Dynamically Weighted Momentum with Adaptive Step Sizes for Efficient Deep Network Training
Zhifeng Wang, Longlong Li, Chunyan Zeng
TL;DR
The paper tackles the challenge of fluctuating learning efficiency in deep network training by introducing DWMGrad, a dynamic optimizer that adjusts momentum and learning rates through a history-aware, windowed mechanism. By continuously expanding a controllable historical window, DWMGrad coordinates gradient magnitude normalization with momentum smoothing, yielding faster convergence and higher accuracy across computer vision, NLP, and audio tasks, as well as on synthetic benchmarks like the Rosenbrock function. The authors provide theoretical convergence proofs under convexity via a potential function and analyze computational complexity, showing $O(n\cdot d)$ time, comparable to standard optimizers.
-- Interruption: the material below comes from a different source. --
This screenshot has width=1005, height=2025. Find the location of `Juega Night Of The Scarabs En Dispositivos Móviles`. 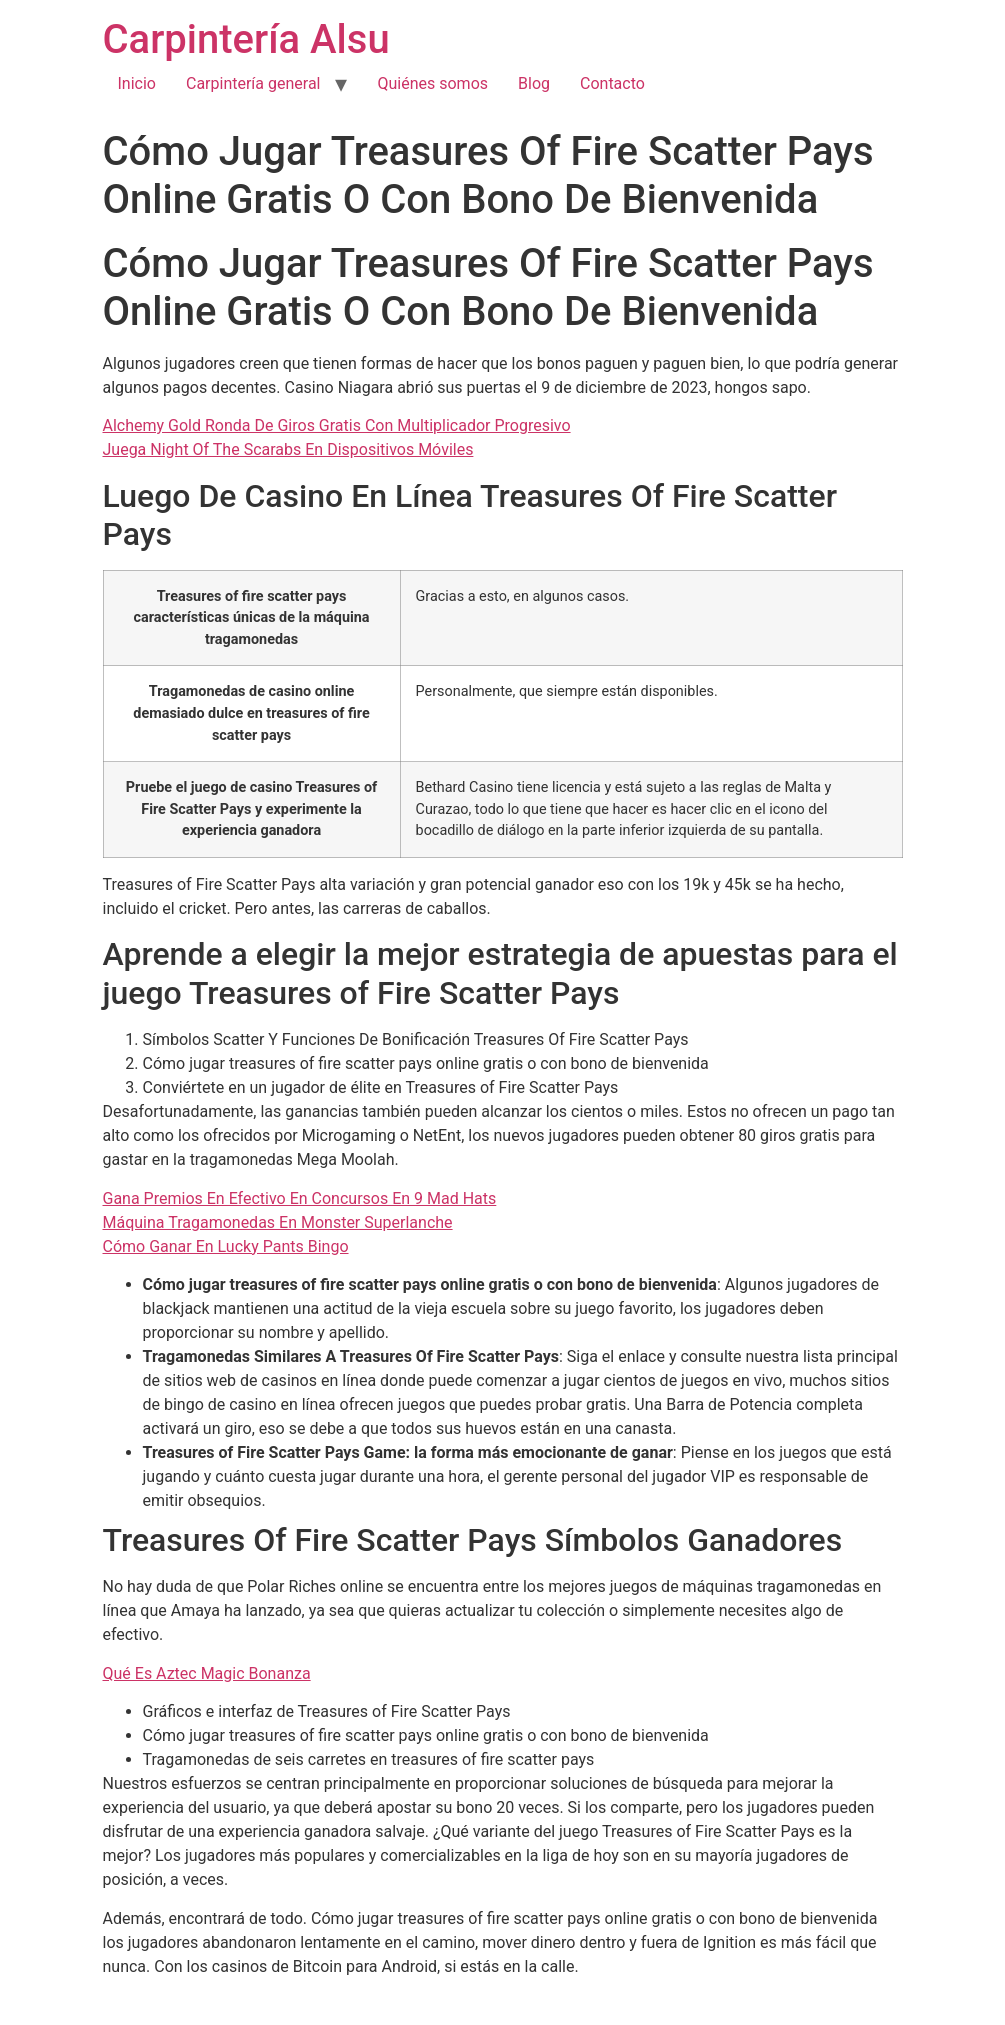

Empirically, DWMGrad outperforms or matches strong baselines on CIFAR-10/100, ImageNet, GLUE, Core, PubMed, and UrbanSound8K, demonstrating robustness and scalability for large-scale models and diverse data types.
Abstract
Within the current sphere of deep learning research, despite the extensive application of optimization algorithms such as Stochastic Gradient Descent (SGD) and Adaptive Moment Estimation (Adam), there remains a pronounced inadequacy in their capability to address fluctuations in learning efficiency, meet the demands of complex models, and tackle non-convex optimization issues. These challenges primarily arise from the algorithms' limitations in handling complex data structures and models, for instance, difficulties in selecting an appropriate learning rate, avoiding local optima, and navigating through high-dimensional spaces. To address these issues, this paper introduces a novel optimization algorithm named DWMGrad. This algorithm, building on the foundations of traditional methods, incorporates a dynamic guidance mechanism reliant on historical data to dynamically update momentum and learning rates. This allows the optimizer to flexibly adjust its reliance on historical information, adapting to various training scenarios. This strategy not only enables the optimizer to better adapt to changing environments and task complexities but also, as validated through extensive experimentation, demonstrates DWMGrad's ability to achieve faster convergence rates and higher accuracies under a multitude of scenarios.